Problem to solve >>
Determine how many lines in the records hold "Assessments", and give that number with nothing added.

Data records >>
*-*-*

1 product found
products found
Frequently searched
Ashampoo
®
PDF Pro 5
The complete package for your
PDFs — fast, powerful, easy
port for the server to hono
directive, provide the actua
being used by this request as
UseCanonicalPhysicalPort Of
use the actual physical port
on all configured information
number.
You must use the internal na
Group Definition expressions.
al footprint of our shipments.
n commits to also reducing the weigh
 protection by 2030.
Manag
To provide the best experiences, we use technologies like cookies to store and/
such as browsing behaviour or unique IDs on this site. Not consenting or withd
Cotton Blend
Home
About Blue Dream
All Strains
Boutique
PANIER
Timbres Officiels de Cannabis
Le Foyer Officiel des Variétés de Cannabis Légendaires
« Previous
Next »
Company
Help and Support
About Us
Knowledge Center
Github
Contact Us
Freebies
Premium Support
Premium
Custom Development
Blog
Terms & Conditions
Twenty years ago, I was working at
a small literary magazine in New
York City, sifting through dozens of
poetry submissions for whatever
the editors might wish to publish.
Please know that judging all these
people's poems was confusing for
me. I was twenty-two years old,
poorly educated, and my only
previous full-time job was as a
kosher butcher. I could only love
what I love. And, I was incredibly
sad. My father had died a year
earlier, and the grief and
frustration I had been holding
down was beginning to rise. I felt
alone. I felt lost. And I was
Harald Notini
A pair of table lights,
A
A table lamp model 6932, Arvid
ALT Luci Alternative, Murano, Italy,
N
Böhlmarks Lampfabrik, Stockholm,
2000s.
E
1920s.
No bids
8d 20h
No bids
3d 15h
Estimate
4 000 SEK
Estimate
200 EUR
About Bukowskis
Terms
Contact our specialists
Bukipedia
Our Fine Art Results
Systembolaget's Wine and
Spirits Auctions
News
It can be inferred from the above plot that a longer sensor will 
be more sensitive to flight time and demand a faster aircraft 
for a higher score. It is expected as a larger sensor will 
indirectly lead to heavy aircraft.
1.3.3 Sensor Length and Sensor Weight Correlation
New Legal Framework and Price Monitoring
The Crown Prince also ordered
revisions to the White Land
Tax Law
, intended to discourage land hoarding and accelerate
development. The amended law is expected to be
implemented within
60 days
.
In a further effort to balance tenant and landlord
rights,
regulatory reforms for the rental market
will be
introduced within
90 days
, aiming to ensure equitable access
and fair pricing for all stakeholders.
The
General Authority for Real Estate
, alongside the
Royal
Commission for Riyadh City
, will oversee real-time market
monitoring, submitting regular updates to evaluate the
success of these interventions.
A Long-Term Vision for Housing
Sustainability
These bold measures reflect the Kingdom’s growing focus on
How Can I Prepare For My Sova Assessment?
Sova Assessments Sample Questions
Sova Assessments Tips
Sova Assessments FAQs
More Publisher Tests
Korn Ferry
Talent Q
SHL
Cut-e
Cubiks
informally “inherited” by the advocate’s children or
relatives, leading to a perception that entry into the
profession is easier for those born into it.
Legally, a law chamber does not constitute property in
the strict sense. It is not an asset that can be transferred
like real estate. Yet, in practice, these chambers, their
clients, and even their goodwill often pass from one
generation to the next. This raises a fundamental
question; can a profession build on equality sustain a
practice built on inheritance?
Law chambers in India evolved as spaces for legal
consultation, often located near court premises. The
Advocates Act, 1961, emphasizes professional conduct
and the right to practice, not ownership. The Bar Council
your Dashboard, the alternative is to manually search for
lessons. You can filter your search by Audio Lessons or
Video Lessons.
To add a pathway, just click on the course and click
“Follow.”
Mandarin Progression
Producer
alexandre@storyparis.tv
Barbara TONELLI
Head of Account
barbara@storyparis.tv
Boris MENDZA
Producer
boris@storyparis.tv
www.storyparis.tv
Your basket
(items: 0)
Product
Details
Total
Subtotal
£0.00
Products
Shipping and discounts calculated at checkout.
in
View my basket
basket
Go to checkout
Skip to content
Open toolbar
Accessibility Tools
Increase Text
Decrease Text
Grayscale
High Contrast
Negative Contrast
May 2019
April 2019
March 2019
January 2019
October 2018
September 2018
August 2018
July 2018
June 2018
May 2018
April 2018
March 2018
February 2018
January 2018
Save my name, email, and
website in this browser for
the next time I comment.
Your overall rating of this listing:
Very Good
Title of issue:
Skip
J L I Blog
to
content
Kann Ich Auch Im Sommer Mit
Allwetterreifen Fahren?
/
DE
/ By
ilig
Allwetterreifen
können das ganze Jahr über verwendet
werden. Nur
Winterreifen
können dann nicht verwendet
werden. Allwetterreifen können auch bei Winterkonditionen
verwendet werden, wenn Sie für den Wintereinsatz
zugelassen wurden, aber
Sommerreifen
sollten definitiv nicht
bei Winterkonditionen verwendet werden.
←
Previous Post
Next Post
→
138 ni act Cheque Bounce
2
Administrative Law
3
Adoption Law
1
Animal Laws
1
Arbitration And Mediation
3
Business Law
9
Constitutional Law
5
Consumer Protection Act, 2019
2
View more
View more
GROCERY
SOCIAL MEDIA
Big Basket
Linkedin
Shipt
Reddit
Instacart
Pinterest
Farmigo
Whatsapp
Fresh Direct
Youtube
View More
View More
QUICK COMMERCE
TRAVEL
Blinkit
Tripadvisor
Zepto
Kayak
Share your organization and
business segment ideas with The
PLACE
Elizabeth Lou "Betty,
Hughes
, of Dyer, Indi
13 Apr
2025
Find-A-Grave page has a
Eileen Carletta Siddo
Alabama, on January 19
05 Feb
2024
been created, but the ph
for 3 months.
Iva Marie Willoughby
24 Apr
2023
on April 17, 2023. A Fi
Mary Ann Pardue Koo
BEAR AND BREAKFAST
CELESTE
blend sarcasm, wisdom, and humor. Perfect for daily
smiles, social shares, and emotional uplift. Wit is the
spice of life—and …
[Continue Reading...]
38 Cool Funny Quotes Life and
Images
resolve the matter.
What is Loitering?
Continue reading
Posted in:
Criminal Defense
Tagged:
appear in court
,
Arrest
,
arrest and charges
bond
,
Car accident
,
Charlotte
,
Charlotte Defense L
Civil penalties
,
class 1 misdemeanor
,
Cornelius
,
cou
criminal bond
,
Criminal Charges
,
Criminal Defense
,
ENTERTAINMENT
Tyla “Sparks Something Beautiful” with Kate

*-*-*

Answer to the exercise >>
3